Keeping a credit card for a while shows you are a responsible borrowing/obtaining new credit cards shows you have the opportunity to obtain more debt. It is more a risk type of basis your score is determined. There are also several rating companies and each look at things slightly differently so you most likely have different ratings depending on the company.

I would suggest canceling a card if you were not happy with, but not if you are trying to improve your credit score or if you plan on taking out a loan in the next year or two.
0 Replies
 
Cycloptichorn
 
  1  
Reply Wed 10 Feb, 2010 12:03 pm
@DrewDad,
DrewDad wrote:

While I appreciate your ideals, most folks have to work within the system. Idealism has its place, but so does taking care of one's kids.


So, people couldn't take care of their kids before Credit? How the hell did the human race make it to this point??

It isn't idealism. It's a philosophy which actually works - the problem is that it is incompatible with the Consumerist society that so many Americans have bought into.
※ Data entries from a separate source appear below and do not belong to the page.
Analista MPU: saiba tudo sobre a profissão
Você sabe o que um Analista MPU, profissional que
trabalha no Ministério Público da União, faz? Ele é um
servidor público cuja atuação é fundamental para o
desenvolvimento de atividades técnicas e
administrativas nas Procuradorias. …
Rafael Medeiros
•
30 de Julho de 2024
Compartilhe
What's Idealistic is pretending that our national love for Stuff has no consequences, when we let that become the standard.

Cycloptichorn
DrewDad
 
  1  
Reply Wed 10 Feb, 2010 12:09 pm
@Cycloptichorn,
Cycloptichorn wrote:
So, people couldn't take care of their kids before Credit? How the hell did the human race make it to this point??

Credit's a tool. Folks got by without antibiotics up until the last 80 years or so, but I don't want to go back to not using them.

If it doesn't work for you, that's fine.
DrewDad
 
  1  
Reply Wed 10 Feb, 2010 12:11 pm
@Cycloptichorn,
Cycloptichorn wrote:
What's Idealistic is pretending that our national love for Stuff has no consequences, when we let that become the standard.

Where do you get the idea that I pretend there are no consequences to using credit? I suppose it's easier to maintain your superior attitude when you believe everyone else is stupid.
Linkat
 
  1  
Reply Wed 10 Feb, 2010 12:15 pm
@DrewDad,
I agree for the average person even someone not into having all the best gagdets, etc., credit can help with certain items.

For example, just imagine some one starting out - they get a new job, but may need a car to get to it - voila - they can borrow so now they can earn an income to eat food and have shelter.

A family wants a home - even a modest home - most would not be able to buy this home until saving up for 15 years or more. Not unreasonable - they can get a mortgage - and for the average home buyer they are in their home for quite a long time - there home will be worth more than when they bought it for - so bonus - they have a nice nest egg for retirement when downsizing.